Frequently, radiologists and trauma professionals are coerced into describing the size of a pneumothorax seen on chest xray in percentage terms. They may something like “the patient has a 30% pneumothorax.”

The truth is that one cannot estimate a 3D volume based on a 2D study like a conventional chest xray. Everyone has seen the patient who has no or a minimal pneumothorax on a supine chest xray, only to discover one of significant size with CT scan.

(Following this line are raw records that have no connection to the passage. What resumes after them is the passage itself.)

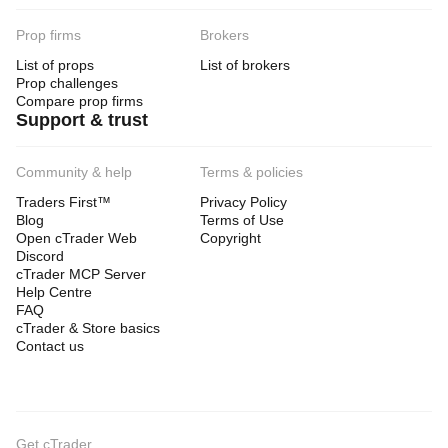
Prop firms
Brokers
List of props
List of brokers
Prop challenges
Compare prop firms
Support & trust
Community & help
Terms & policies
Traders First™
Privacy Policy
Blog
Terms of Use
Open cTrader Web
Copyright
Discord
cTrader MCP Server
Help Centre
FAQ
cTrader & Store basics
Contact us
Get cTrader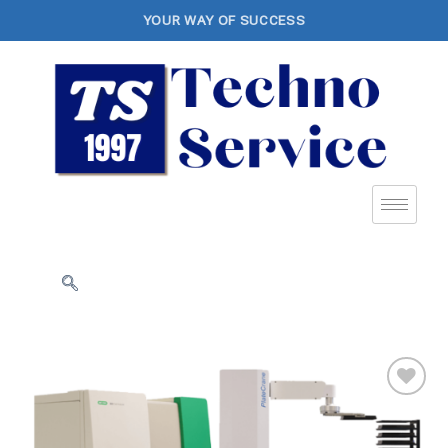
YOUR WAY OF SUCCESS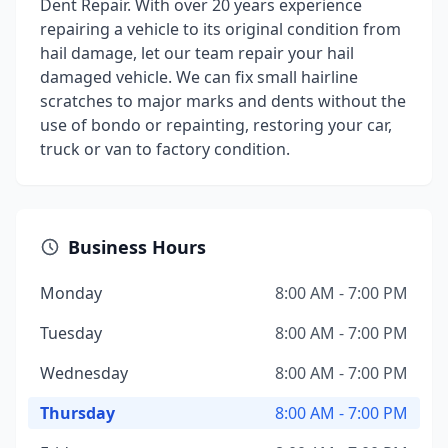
Dent Repair. With over 20 years experience
repairing a vehicle to its original condition from
hail damage, let our team repair your hail
damaged vehicle. We can fix small hairline
scratches to major marks and dents without the
use of bondo or repainting, restoring your car,
truck or van to factory condition.
Business Hours
Monday
8:00 AM - 7:00 PM
Tuesday
8:00 AM - 7:00 PM
Wednesday
8:00 AM - 7:00 PM
Thursday
8:00 AM - 7:00 PM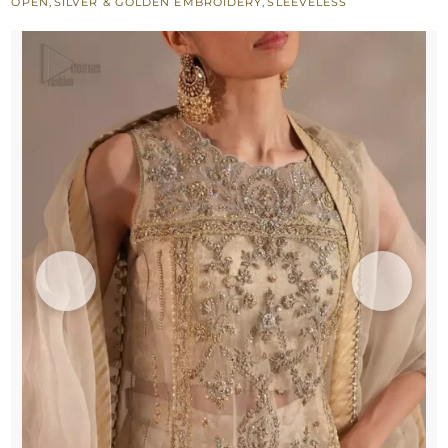
OPEN
,
SILVER & GOLDEN EMBROIDERY
,
SLEEVELESS
quantity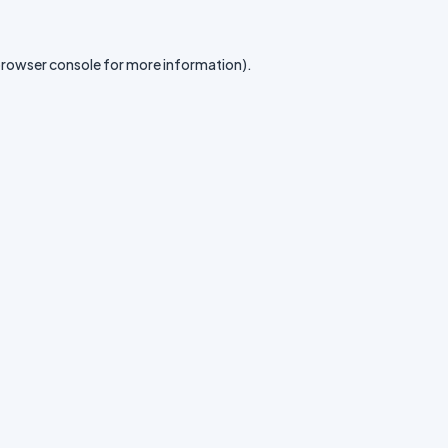
rowser console
for more information).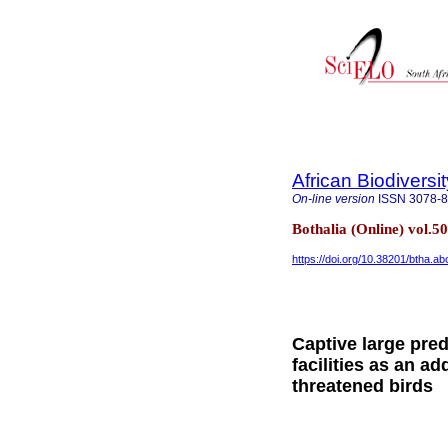
African Biodiversi
On-line version
ISSN
3078-
Bothalia (Online) vol.5
https://doi.org/10.38201/btha.ab
Captive large pred
facilities as an ad
threatened birds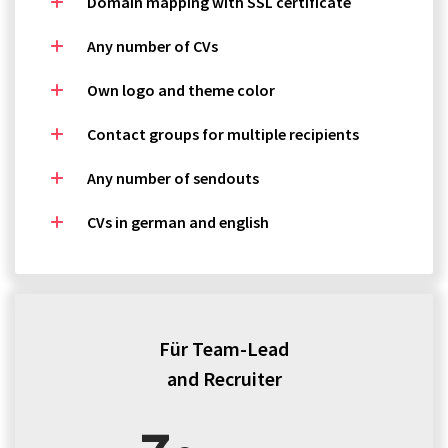
Domain mapping with SSL certificate
Any number of CVs
Own logo and theme color
Contact groups for multiple recipients
Any number of sendouts
CVs in german and english
Für Team-Lead
and Recruiter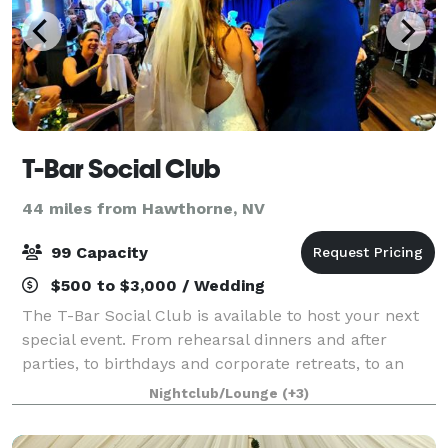
T-Bar Social Club
44 miles from Hawthorne, NV
99 Capacity
$500 to $3,000 / Wedding
The T-Bar Social Club is available to host your next
special event. From rehearsal dinners and after
parties, to birthdays and corporate retreats, to an
exclusive concert or a karaoke sing along, our space
Nightclub/Lounge
(+3)
is flexible and can be set up to y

Very few centers have the software that can determine the percentage of chest volume taken up with air. There are only two percentages that can be determined by viewing a regular chest xray: 0% and 100%. Obviously, 0% means no visible pneumothorax, and 100% means complete collapse. Even 100% doesn’t really look like 100% because the completely collapsed lung takes up some space. See the xray at the top for a 100% pneumothorax.

If you line up 10 trauma professionals and show them a chest xray with a pneumothorax, you will get 10 different estimates of their size. And there aren’t any guidelines as to what size demands chest tube insertion and what size can be watched.

The solution is to be as quantitative as possible. Describe the pneumothorax in terms of the maximum distance the edge of the lung is from the inside of the chest wall, and which intercostal space the pneumothorax extends to. So instead of saying “the patient has a 25% pneumo,” say “the pneumothorax is 1 cm wide and extends from the apex to the fifth intercostal space on an upright film.”